## Task instructions
Lines from the one with "Segment: aorta. Return masks as SVG." through the end of the listing below should be set down exactly, with no other line included.

* * * * *

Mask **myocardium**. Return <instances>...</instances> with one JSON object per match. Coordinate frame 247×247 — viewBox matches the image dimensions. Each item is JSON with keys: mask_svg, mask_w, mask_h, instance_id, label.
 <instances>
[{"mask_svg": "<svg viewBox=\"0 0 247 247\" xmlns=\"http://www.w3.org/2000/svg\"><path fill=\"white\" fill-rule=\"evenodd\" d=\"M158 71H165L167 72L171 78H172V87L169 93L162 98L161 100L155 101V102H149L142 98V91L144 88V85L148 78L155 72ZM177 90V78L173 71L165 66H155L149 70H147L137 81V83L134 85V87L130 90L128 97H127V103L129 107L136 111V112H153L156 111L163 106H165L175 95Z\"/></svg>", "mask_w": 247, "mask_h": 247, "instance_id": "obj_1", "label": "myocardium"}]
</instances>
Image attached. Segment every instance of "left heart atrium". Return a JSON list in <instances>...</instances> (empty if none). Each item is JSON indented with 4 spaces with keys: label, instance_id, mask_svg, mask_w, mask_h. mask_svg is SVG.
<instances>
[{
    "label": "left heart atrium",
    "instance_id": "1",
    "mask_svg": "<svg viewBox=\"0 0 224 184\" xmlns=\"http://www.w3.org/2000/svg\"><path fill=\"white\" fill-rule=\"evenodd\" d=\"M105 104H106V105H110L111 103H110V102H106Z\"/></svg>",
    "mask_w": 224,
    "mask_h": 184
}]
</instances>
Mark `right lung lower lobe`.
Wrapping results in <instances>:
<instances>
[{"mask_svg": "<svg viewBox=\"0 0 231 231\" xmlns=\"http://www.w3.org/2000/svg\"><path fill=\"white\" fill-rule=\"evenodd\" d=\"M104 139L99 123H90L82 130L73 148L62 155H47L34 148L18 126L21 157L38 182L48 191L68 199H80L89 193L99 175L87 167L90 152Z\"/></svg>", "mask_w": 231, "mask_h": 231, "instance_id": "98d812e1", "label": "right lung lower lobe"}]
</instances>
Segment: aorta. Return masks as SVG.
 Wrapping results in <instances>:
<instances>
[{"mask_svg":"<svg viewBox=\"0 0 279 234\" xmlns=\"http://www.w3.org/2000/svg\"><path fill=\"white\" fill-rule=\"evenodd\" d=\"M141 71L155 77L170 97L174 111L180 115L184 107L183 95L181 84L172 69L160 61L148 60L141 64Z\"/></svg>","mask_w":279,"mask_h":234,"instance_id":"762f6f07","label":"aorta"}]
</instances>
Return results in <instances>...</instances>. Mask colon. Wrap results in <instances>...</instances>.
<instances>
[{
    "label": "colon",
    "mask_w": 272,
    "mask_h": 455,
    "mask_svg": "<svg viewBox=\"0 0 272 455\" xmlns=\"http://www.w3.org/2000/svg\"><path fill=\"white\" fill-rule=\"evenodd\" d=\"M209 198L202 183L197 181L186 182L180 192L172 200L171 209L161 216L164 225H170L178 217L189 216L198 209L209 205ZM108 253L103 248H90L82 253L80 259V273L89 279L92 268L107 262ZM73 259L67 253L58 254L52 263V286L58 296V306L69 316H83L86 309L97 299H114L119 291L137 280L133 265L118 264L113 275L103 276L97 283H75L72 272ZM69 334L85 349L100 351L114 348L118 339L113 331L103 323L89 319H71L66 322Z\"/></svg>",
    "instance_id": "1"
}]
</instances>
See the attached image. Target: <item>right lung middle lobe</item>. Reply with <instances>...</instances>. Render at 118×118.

* * * * *

## Exercise solution
Segment: aorta. Return masks as SVG.
 Wrapping results in <instances>:
<instances>
[{"mask_svg":"<svg viewBox=\"0 0 279 234\" xmlns=\"http://www.w3.org/2000/svg\"><path fill=\"white\" fill-rule=\"evenodd\" d=\"M141 71L155 77L170 97L174 111L180 115L184 107L183 95L181 84L172 69L160 61L148 60L141 64Z\"/></svg>","mask_w":279,"mask_h":234,"instance_id":"762f6f07","label":"aorta"}]
</instances>
Return results in <instances>...</instances>. Mask colon. Wrap results in <instances>...</instances>.
<instances>
[{
    "label": "colon",
    "mask_w": 272,
    "mask_h": 455,
    "mask_svg": "<svg viewBox=\"0 0 272 455\" xmlns=\"http://www.w3.org/2000/svg\"><path fill=\"white\" fill-rule=\"evenodd\" d=\"M209 198L202 183L197 181L186 182L180 192L172 200L171 209L161 216L164 225H170L178 217L189 216L198 209L209 205ZM108 253L103 248H90L82 253L80 259V273L89 279L92 268L107 262ZM73 259L67 253L58 254L52 263V286L58 296V306L69 316H83L86 309L97 299H114L119 291L137 280L133 265L118 264L113 275L103 276L97 283H75L72 272ZM69 334L85 349L100 351L114 348L118 339L113 331L103 323L89 319H71L66 322Z\"/></svg>",
    "instance_id": "1"
}]
</instances>
See the attached image. Target: <item>right lung middle lobe</item>. Reply with <instances>...</instances>. Render at 118×118.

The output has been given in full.